In my springtime of enthusiasm, it was going to be as easy as getting up every morning at 5.
Yeah. Exactly.
Yes, at first, I did get up early, but probably not that early, and definitely not that regularly, and my old bike’s tires are pumped up, but to essentially no avail — I’ve used it twice to get to the nearer garden. Lettuce I have harvested — big bags of it, fresh and colorful and only lately bitter — and pushed on family members, and I might get one more round in, but first I’ll have to tug out the remaining old plants and find a rabbit warren to feed, or just accept the idea that it’s worm food.
Where did I trip up in putting plan into action? Well. At the end of the long winter I suppose I was drinking more coffee than was wise or productive, which, for me, results in a sort of cruel catch-22: a clarion call to action (“Carpe diem! Move, move, move!”) coupled with an almost paralytic level of indecision. What’s more, since I have never had this much garden to deal with, I completely underestimated the amount of time it would take to really thrive. What was initially planned to be 20 minutes a day in the garden, at dawn, soon turned into 2 hour weeding marathons, once a week, whenever the Hell I could wedge it in. Once the weeds really took hold — some time in June — I lost all chance of maintaining “the land” with just a little bit every day.
In sum: the gardens are growing, but I have relinquished a lot of that control I aimed for earlier in the year. What’s been soothing, however, is the container garden on the balcony. For every five plants I have neglected in the community plots, there is one green, good-looking hot-pepper plant growing in a carefully converted watering can. I’ve put a lot of creative juice into this garden that only grows enough food for snacking. But, ultimately, it has been the most satisfying garden because, every day, I look out at it (or up at it, from the road or the yard) and know that I can bend it to my will in a matter of minutes — that I am still an O.K. gardener. Here I can actually notice and dispatch of bugs, shift plants around to suit them, and satisfy some oddball whims like birch bark planters and peanut shell potting mix.

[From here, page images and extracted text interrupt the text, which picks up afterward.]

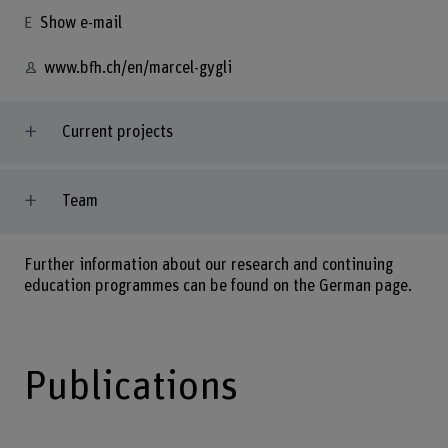
Show e-mail
www.bfh.ch/en/marcel-gygli
Current projects
Team
Further information about our research and continuing
education programmes can be found on the German page.
Publications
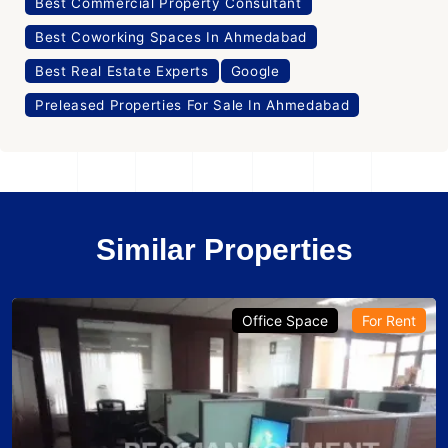
Best Commercial Property Consultant
Best Coworking Spaces In Ahmedabad
Best Real Estate Experts
Google
Preleased Properties For Sale In Ahmedabad
Similar Properties
Office Space
For Rent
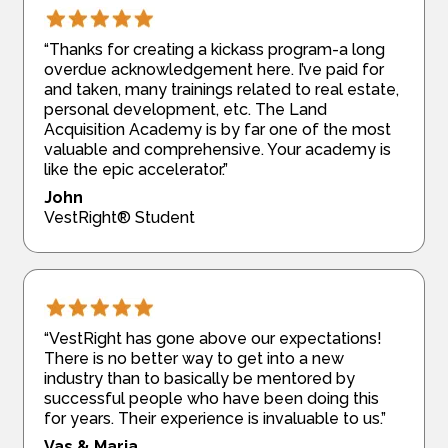
“Thanks for creating a kickass program-a long
overdue acknowledgement here. I’ve paid for
and taken, many trainings related to real estate,
personal development, etc. The Land
Acquisition Academy is by far one of the most
valuable and comprehensive. Your academy is
like the epic accelerator.”
John
VestRight® Student
“VestRight has gone above our expectations!
There is no better way to get into a new
industry than to basically be mentored by
successful people who have been doing this
for years. Their experience is invaluable to us.”
Vas & Maria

And — and, and, and — this is the garden in which I hide quietly at the end of the day, when there’s nothing left to do there but enjoy it.
jean
I just love this site! I love learning new ways to do things and i love the way you write about it. Had to smile about the weeds. I live in Florida and the easiest thing to grow is weeds.. I now mulch with a straw that does not contain weeds…..one year i tried hay and all i got was weeds. I also started out with a small area, and it did so well i decided to double my area and nothing did well because it was too big for me to manage. I will be back to keep up with you and your garden, how wonderful for your , i believe you said, little girl to be able to grow up helping her mother, something wonderful to share.